This movie tells the story of Louise and her friends in Paris. They spend their time in the metro, playing, loving and breaking the laws. By chance she meets Remi, a homeless ladies’ man with an excellent supply of pick up lines and self-assured charm. The meeting between Louise and a young boy will bring some “romance” into their violent world. Unlike her pals, she does have a home to go to, but the girl is following some half-baked theory about how the adrenaline of real life is in the risks of petty crime and edgy survival on the street. The city is the gang’s oyster, until Louise is arrested, prompting a sort of psychic break between who she is and who she’s been pretending to be.

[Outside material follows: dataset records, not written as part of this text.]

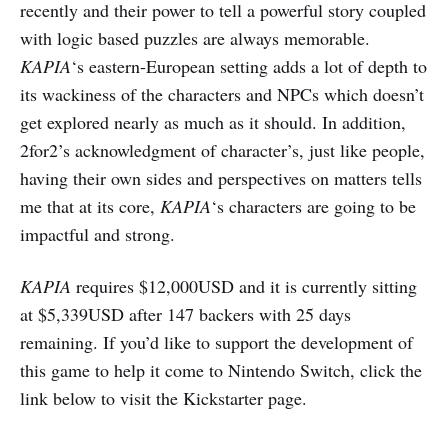
recently and their power to tell a powerful story coupled
with logic based puzzles are always memorable.
KAPIA
‘s eastern-European setting adds a lot of depth to
its wackiness of the characters and NPCs which doesn’t
get explored nearly as much as it should. In addition,
2for2’s acknowledgment of character’s, just like people,
having their own sides and perspectives on matters tells
me that at its core,
KAPIA
‘s characters are going to be
impactful and strong.
KAPIA
requires $12,000USD and it is currently sitting
at $5,339USD after 147 backers with 25 days
remaining. If you’d like to support the development of
this game to help it come to Nintendo Switch, click the
link below to visit the Kickstarter page.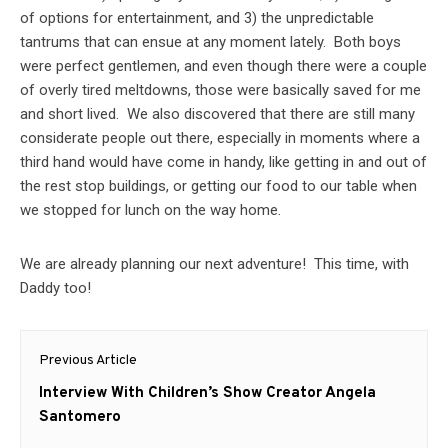
of options for entertainment, and 3) the unpredictable
tantrums that can ensue at any moment lately. Both boys
were perfect gentlemen, and even though there were a couple
of overly tired meltdowns, those were basically saved for me
and short lived. We also discovered that there are still many
considerate people out there, especially in moments where a
third hand would have come in handy, like getting in and out of
the rest stop buildings, or getting our food to our table when
we stopped for lunch on the way home.
We are already planning our next adventure! This time, with
Daddy too!
Post
Previous Article
navigation
Previous
Interview With Children’s Show Creator Angela
post:
Santomero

A movie about today’s youth, about people living on the edge of society, in the oppressive but poetic world of the Paris metro.

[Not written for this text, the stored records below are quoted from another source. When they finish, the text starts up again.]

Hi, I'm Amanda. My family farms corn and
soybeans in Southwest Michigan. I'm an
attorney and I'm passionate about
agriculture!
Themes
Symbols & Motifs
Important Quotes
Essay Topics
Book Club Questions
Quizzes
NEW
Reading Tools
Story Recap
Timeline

“Little is known about mono-monikered wunderkind Siegfried, but his first feature Louise (Take 2), speaks for itself. The film careens around with a verve and immediacy that will appeal to youth, but tackles the big existential questions with flimsy whimsy that may irk adults.
As Leos Carax did with Lovers on the Bridge (1991), Siegfried incorporated real homeless individuals into his tale. With their weather-beaten faces and chewy delivery slowed by drink, they are free of artifice and project their own dignity. But the movie takes forever to intimate that there might be a gulf between playing at being down-and-out and the real article.”